The volatility of theatrical politics and its impact on larger public conversations came to the fore in 2017 as never before.
This was particularly the case after the allegations of sexual abuse and harassment that surfaced in the entertainment world, first with Harvey Weinstein and then Kevin Spacey. The latter’s decade-long tenure at the helm of London’s Old Vic earned him an honorary knighthood in 2015 for services to British theatre and international culture.
Weinstein, meanwhile, launched his first major Broadway show, Finding Neverland, at Leicester’s Curve in 2012 (though he entirely overhauled the show, sacking its entire original creative team, including its writers, before he then took it on to New York).
It is no wonder then that Vicky Featherstone’s active engagement with these issues has seen her rise to the top of The Stage 100 list (of which I was one of the judges) after seizing the initiative for a public discussion to take place at London’s Royal Court.
The Court itself was not immune to historic charges of abuse that were revealed when former artistic director Max Stafford-Clark emerged as one of the first directors to be accused of sexually harassing behaviour that led him to be ousted from Out of Joint, the company he had himself founded after leaving the Court.

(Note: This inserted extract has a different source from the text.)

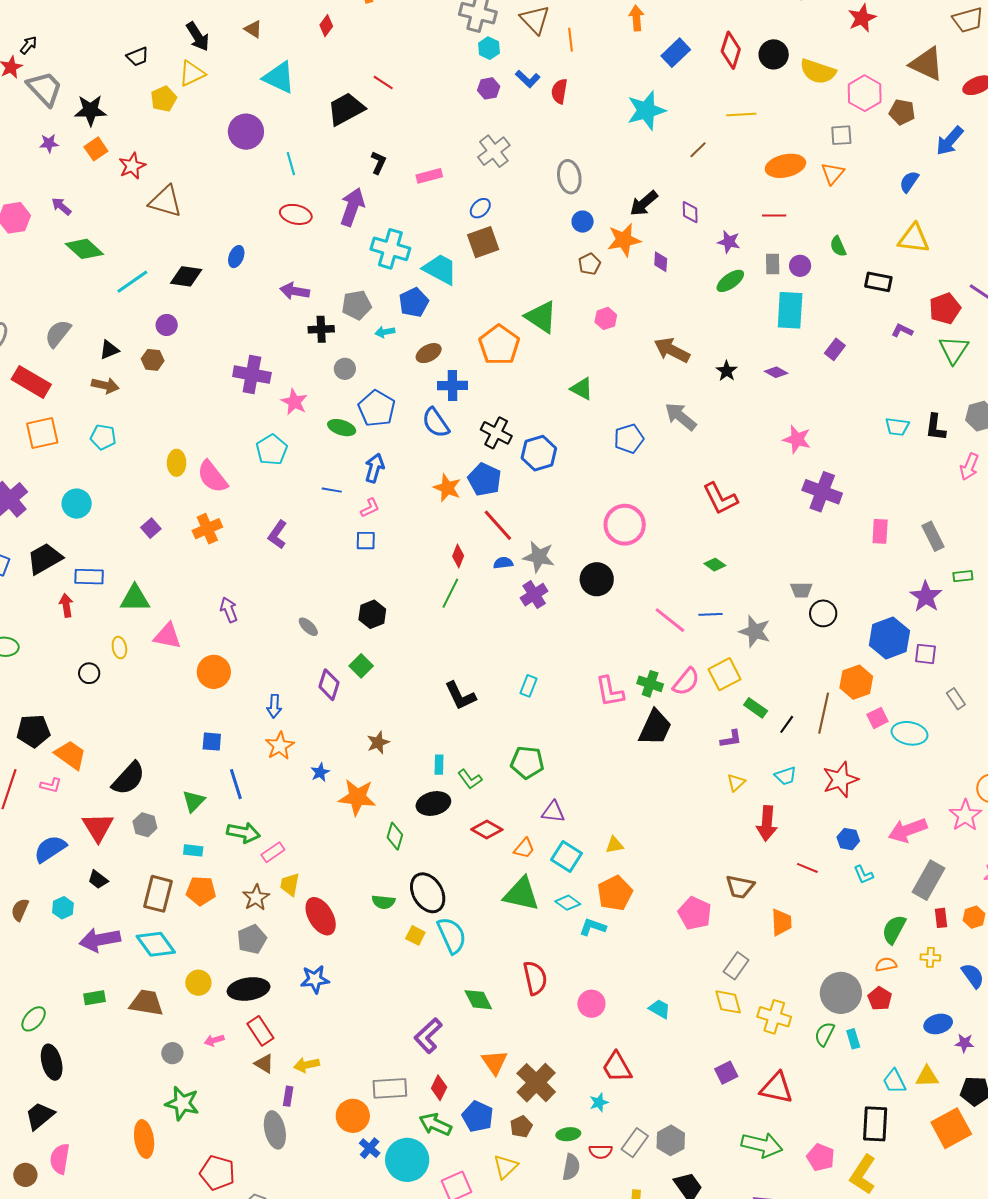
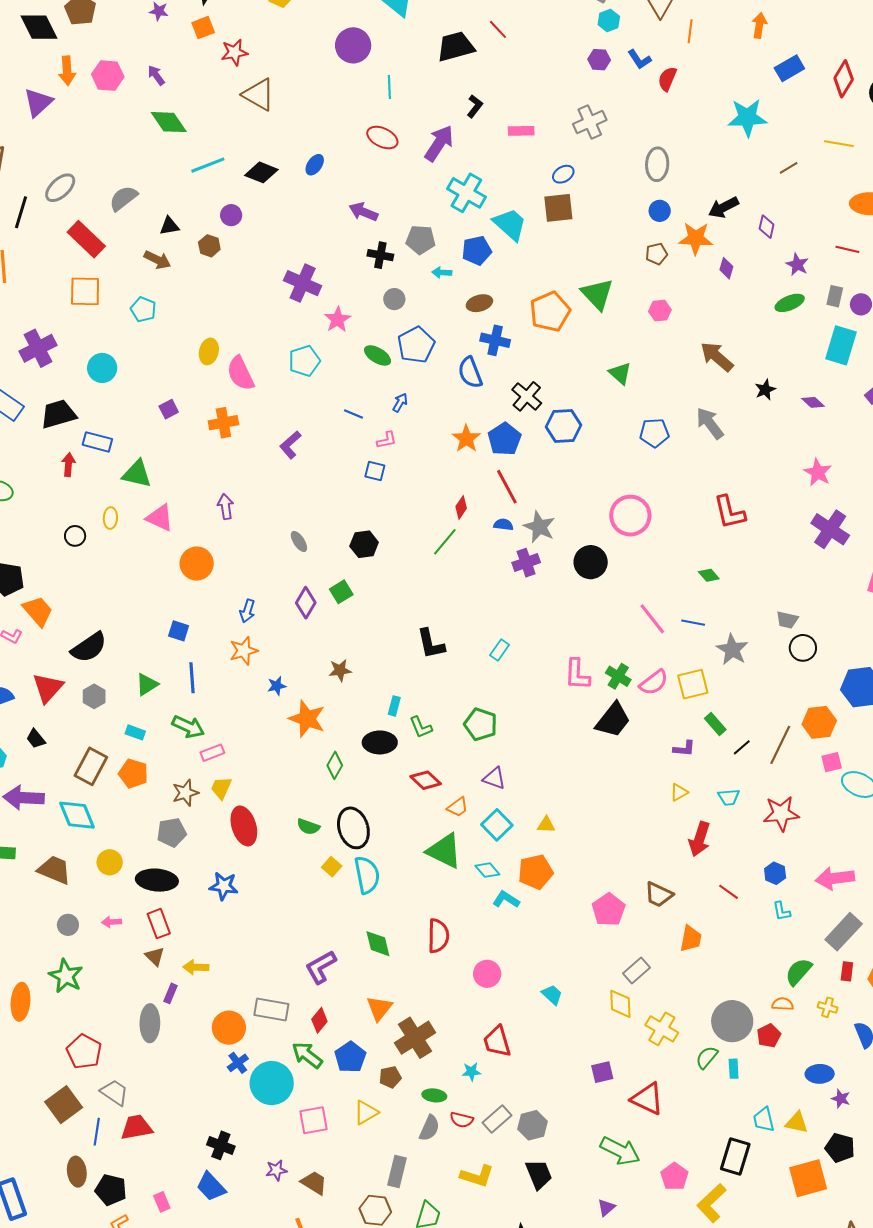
blue arrow: (374, 468) -> (400, 402), size x0.7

But, as this publication’s reviews editor Natasha Tripney commented: “2017 was a pretty dispiriting year all round, but it was a particularly dismaying one for women. But the Royal Court’s Vicky Featherstone has seemed intent on using it as an opportunity to create lasting change.”
Actually, it was a dismaying one for men, too, as Spacey’s serial accusers at the Old Vic and elsewhere will attest. Victims of abuse are not just women.
But if this is a conversation that is long overdue, so is the rise at last of Kwame Kwei-Armah to become the first black Briton to feature in the top 20 of The Stage 100 in its 22-year history. He has entered the list at number 20; I’m sure his position will rise as his first season takes shape (his predecessor David Lan was listed at number eight last year, and is at 12th position this year).
In 2005, I interviewed the actor-turned-director Clint Dyer about the musical The Big Life that transferred from Theatre Royal Stratford East to the West End. He was the first black British director to direct a musical in the West End. As he told me ruefully: “The wonderful thing about being black in this country is that you have an amazing opportunity to be the first at a lot of things.”
Kwei-Armah had, earlier in that same year, become the first British-born, black writer to have a play open in the commercial West End when his play Elmina’s Kitchen transferred from the National to the Garrick.
Elsewhere on the list there’s quite a lot of jockeying for position. Sonia Friedman slips down a couple of places after topping the list last year, with second place going to Cameron Mackintosh, whose position as the eminence grise of the West End is confirmed by his spectacular refurbishment of the Victoria Palace Theatre and his role in helping to transfer Hamilton there from Broadway. Hamilton’s creator Lin-Manuel Miranda also makes it into the list, at number nine.
James Graham makes the most meteoric rise, up from 76th to 10th, after finding himself represented by two plays side-by-side on St Martin’s Lane last year with Ink and Labour of Love, and a third earlier in the year – This House. He is also set to reappear at the Coward Theatre this year when Chichester’s Quiz transfers there.
Nicks Hytner and Starr, who last year were listed at 59th position, shot back up the list to re-enter the top 10 at number seven, after the opening of their Bridge Theatre in October.
But The Stage list is also interesting for revealing the emergence of future movers and shakers such as the Yard’s Jay Miller, who enters the list at 100, or Joseph Houston and William Whelton, whose founding of the Hope Mill Theatre in Manchester sees them share 99th position with producer Katy Lipson, as well as 29-year-old producer Jamie Wilson, who enters the list at 92nd.